Monday, October 20, 2014

Joel Rose and School of One get new NYC contract that violates conflict of interest rules and the terms of his earlier contract



Yesterday’s NY Daily News reported that last month, the Panel for Educational Policy approved a contract for New Classrooms to teach math in city middle schools via an online program called the School of One.  The contract  charges the city nearly $200 per student for the licensing fee: “An estimated 2,220 students will be enrolled in the School of One program at a cost of $420,750 for license fees ($191.25 per student)."  This is the second contract granted New Classrooms; the original one was granted in January 2012.

Joel Rose, a former chief of staff to Deputy Chancellor Chris Cerf, created School of One while at DOE, starting in February 2009.  He developed the algorithm and the program along with Chris Rush, a consultant then working for Wireless Generation, now headed by former Chancellor Joel Klein for Rupert Murdoch’s NewsCorp.    

In March 2011, Rose spun off the program into a separate company,  renamed it New Classrooms, and became co-CEO along with Chris Rush. The company, ostensibly a non-profit, boasts an impressive list of funders, including NewSchools Venture Fund, the Gates Foundation, the Broad Foundation, New Profit Inc., and Carnegie Corporations, and its 2013 tax returns (the latest available on Guidestar) show a surplus of $4.5 million dollars. Board members include Miguel Bezos, father of Jeff Bezos, billionaire CEO of Amazon.com, and Gideon Stein, omnipresent corporate reformer and board member of Chalkbeat, Teach Plus, Stand for Children and a former board member of Success Charters. 

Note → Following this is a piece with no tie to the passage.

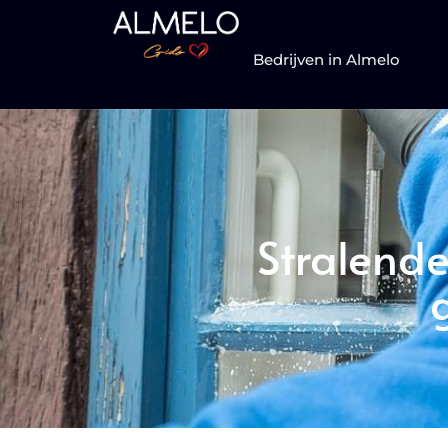
Bedrijven in Almelo
Stralende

According to Rick Hess, who plugged the much-hyped program in his column, “One of my favorite things about School of One is that it's a solution that doesn't imply new costs. It's a way to optimize whatever dollars a school is spending on math instruction--to squeeze more juice from the orange--and doesn't entail new outlays. “The question becomes if it doesn’t entail new outlays, why the city has to spend more money to implement it.  

Here is an excerpt from the January 9, 2012  Conflict of Interest decision, justifying the first DOE contract with New Classrooms in 2012: 

Of course the algorithm and methodology inherent in the School of One program was developed by Rose while he worked for the DOE – and would remain fully confidential.  The city’s Conflict of interest rules also say a former employee “may never work on a particular matter or project that you were directly involved in while employed by the City.” 

Yet somehow, despite the fact that Rose is head of the company and his company would clearly benefit from the contract, the conflict of interest rules were waived. 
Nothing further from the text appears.